| Material to process |
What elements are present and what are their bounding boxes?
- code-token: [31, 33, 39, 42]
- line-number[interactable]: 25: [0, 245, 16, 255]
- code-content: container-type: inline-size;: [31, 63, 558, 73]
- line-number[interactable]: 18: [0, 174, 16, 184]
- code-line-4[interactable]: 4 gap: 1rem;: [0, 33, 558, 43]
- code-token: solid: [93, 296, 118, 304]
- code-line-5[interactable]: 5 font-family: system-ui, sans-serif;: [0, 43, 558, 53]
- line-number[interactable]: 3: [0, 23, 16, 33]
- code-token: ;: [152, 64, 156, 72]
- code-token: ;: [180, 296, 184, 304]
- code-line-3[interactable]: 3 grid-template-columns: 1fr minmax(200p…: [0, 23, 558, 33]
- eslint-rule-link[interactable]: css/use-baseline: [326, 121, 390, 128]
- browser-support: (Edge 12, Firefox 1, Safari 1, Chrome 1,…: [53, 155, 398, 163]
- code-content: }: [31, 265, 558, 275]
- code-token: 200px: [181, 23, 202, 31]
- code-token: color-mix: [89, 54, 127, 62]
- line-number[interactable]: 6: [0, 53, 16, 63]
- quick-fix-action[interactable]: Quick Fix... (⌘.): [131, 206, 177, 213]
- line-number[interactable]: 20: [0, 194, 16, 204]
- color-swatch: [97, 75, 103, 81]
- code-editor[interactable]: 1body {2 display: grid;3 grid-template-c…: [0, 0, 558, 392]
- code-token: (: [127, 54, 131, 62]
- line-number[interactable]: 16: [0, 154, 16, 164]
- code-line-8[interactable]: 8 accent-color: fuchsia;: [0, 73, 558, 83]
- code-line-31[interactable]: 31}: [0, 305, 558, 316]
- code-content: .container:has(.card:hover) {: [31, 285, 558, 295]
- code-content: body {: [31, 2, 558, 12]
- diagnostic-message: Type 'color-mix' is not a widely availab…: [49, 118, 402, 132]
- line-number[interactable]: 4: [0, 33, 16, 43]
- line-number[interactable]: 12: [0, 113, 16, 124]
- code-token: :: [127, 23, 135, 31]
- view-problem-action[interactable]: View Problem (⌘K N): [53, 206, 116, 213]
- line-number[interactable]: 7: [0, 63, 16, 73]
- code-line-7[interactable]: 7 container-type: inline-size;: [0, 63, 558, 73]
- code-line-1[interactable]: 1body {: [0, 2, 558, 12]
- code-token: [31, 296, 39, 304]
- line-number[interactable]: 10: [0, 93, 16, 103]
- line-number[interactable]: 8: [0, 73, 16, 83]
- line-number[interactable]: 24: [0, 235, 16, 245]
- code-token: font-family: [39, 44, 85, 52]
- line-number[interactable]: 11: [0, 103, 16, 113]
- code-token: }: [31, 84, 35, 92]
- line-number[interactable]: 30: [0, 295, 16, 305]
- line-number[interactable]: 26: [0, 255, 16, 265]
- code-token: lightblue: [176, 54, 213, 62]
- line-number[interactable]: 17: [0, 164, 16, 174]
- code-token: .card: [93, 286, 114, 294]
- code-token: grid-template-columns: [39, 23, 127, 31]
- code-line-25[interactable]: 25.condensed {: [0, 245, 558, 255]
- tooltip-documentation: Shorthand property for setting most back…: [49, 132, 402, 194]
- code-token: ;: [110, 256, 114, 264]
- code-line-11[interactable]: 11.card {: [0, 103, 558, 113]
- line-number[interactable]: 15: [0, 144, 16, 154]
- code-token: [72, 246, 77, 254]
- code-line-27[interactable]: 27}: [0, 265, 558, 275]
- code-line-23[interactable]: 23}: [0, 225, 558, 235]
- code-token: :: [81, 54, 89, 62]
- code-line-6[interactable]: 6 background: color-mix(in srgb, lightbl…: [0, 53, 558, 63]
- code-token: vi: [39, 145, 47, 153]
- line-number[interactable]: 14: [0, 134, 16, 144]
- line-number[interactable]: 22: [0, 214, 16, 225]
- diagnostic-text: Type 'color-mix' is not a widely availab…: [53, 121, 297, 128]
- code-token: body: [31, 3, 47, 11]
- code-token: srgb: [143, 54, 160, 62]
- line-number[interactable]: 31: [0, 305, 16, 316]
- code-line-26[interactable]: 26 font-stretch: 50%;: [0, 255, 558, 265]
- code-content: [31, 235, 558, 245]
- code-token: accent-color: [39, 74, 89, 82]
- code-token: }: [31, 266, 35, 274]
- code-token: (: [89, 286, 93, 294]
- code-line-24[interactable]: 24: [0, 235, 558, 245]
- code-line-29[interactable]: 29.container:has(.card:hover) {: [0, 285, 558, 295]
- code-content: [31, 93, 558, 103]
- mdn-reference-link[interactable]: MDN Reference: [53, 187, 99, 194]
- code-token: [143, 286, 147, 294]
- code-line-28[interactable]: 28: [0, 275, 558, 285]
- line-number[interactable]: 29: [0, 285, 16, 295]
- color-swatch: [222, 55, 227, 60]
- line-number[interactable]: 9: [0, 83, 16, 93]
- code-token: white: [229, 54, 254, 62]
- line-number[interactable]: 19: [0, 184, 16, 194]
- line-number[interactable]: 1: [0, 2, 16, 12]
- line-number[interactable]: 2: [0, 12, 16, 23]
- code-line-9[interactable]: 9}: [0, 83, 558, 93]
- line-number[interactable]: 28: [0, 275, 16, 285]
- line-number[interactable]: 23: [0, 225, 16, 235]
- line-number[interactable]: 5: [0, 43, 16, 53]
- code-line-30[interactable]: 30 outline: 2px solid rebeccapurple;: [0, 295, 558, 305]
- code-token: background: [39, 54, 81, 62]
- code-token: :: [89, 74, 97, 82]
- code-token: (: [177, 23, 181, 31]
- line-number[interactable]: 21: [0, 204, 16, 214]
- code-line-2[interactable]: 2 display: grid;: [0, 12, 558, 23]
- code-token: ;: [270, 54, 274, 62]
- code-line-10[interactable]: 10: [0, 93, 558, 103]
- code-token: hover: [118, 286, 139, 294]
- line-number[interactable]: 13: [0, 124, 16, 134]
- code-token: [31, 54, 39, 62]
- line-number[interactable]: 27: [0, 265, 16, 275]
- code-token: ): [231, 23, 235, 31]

| Problem requirements |
Among the entries, how many lines include the word "action"? Give only the number.

| Reply to the task |
2